Edge Load Balancing for Consul Connect

Hello,
I am new to all this service mesh world and pattern, sorry if will write some nonsense.

We are planning to build service mesh using consul + envoy, it looked like complete solution. But after some reading and digging, it appeared that this combination is only for internal communication discovery and if you hit from outside like internet, envoy is not supported yet, as per here and here.

Possible solutions to enable edge load balancer with dynamic service discovery are:

I write here to get opinion / recommendation from Hashicorp representative on what approach to take, as they might be familiar with Roadmap.

Also any opinions are welcome, but I do not want to be tight to solution that just support Kubernetes.

Thank you.

Hi,
I don’t represent HashiCorp but can say that I was able to configure Envoy to operate as an Edge proxy to a Consul service mesh. Consul provides enough configurability via ‘Escape Hatches’ including overriding the Envoy bootstrap template to allow it to work.

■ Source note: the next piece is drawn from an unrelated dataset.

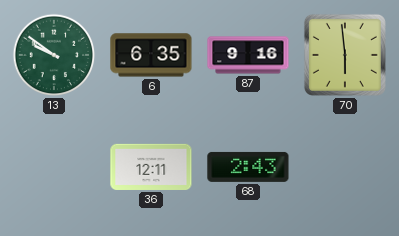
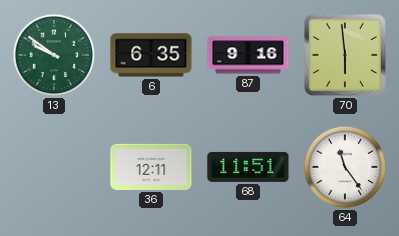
68: 2:43 -> 11:51
64: none -> 11:24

You will have to become familiar with the Envoy configuration format which can be a bit of a steep learning curve, but probably worthwhile if you will be supporting Consul Connect / Envoy mesh in production.

I plan to write up the details of what I did, and I’ll share once that’s available.

Thanks,
Matt

2 Likes

Great question @vasilij-icabbi.

I wanted to cross post a response from a GitHub issue for folks looking here as it’s a common question understandably! Original (plus some extra clarification is here: https://github.com/hashicorp/consul/issues/5695#issuecomment-539185301)


Hi all, thanks for all of your feedback, just wanted to jump in to say this is certainly on our radar.

There are a few options that exist today and I’ll share some rough plans too for the near future.

Our original approach here is that we really don’t want to get sucked into building “North-South” edge proxy or API Gateway features into Connect at this point - that’s a whole other product line and while it has a lot of overlaps with service mesh (east-west) L7 traffic routing etc, there are also a lot of subtle and not-subtle differences to have a good solution (e.g. public TLS provisioning, User Authentication integrations, different security and traffic logging features etc).

So we aim to provide integrations with existing third-party “API Gateway” products that already have all of those features rather than attempt to compete with them and get pulled into building features that don’t benefit the core service-to-service use-case. It’s actually pretty easy to integrate just to get a client certificate and get traffic into Connect (L7 stuff is harder) so any proxy developers or people who already use a specific edge proxy and would consider building Connect support as a PR please let us know and we’d be happy to help guide that.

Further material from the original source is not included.